Polilla:
Reciba un saludo respetuoso y fraternal. He leído lo que Ud. escribió en Nuestramérica, y la verdad me mueve a compartirle mi sentir, el heroísmo del joven periodista irakí.Soy una señora de 52 años, he sufrido mucho, he visto bastante y he descubierto unas cuantas cosas. Después de 52 años y con esa historia, pocas personas podrían impresionarme; por esa razón yo no tenía héroe, pero de verdad le digo que cuando ví al periodista lanzar los zapatos comprendí que acababa de descubrir a mi héroe. Claro que comprendí también que él lo pasaría muy mal pero es que la dignidad tiene un precio: la vida misma. Incluso pensé que le dispararían allí mismo, eso no evitaría que él fuera mi héroe.

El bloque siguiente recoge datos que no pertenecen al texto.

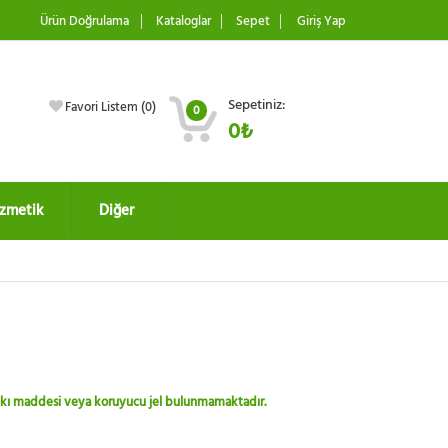
Ürün Doğrulama
Kataloglar
Sepet
Giriş Yap
Sepetiniz:
Favori Listem (
0
)
0
0₺
zmetik
Diğer
 katkı maddesi veya koruyucu jel bulunmamaktadır.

Pienso en él, y quisiera tener esos poderes que dicen que tienen los mentalistas, para transmitir el pensamiento, sólo para expresarle mi admiración, cómo me encantaría poder estar frente a él y decirle: Joven, Ud. hizo lo que los pueblos del mundo debemos hacer: Ser contundentes en nuestra condena a semejante monstruo, ser contundentes y categóricos en nuestra censura a tanto crimen y a tanto discurso justificando lo injustificable. Gracias por lo que hizo y la enorme lección de dignidad que nos ha dado.

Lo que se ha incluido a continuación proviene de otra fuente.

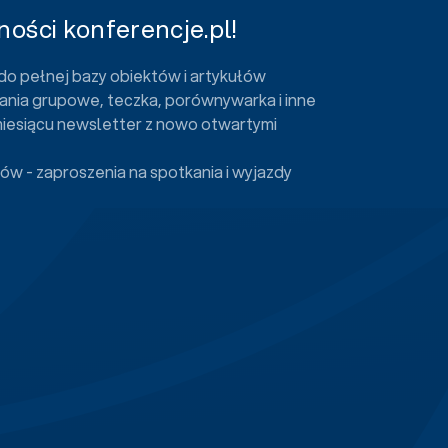
ości konferencje.pl!
do pełnej bazy obiektów i artykułów
ania grupowe, teczka, porównywarka i inne
miesiącu newsletter z nowo otwartymi
ów - zaproszenia na spotkania i wyjazdy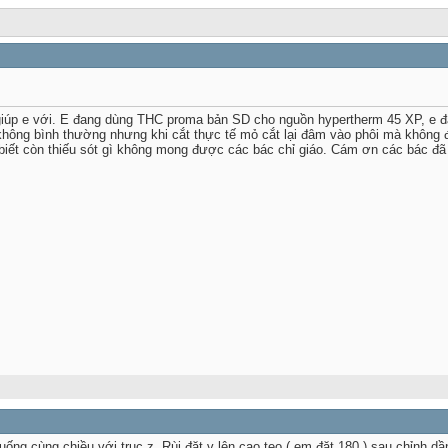
iúp e với. E đang dùng THC proma bản SD cho nguồn hypertherm 45 XP, e đã
hông bình thường nhưng khi cắt thực tế mỏ cắt lại đâm vào phôi mà không đ
iết còn thiếu sót gì không mong được các bác chỉ giáo. Cám ơn các bác đã 
xuống cùng chiều với trục z. Rùi đặt v lên cao tẹo ( em đặt 180 ) sau chỉnh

Y como me gusta cocinar, cada vez que me quedan bien las tortas de maíz rellenas de queso, pienso que me encantaría poder ofrecerle unas a ese muchacho...
Todo el respeto del mundo y de los pueblos para el joven irakí que desafió la ignominia!!!
Hasta luego, Sra. Polilla, mis respetos también para Ud.
Atentamente,
Sra. Regina.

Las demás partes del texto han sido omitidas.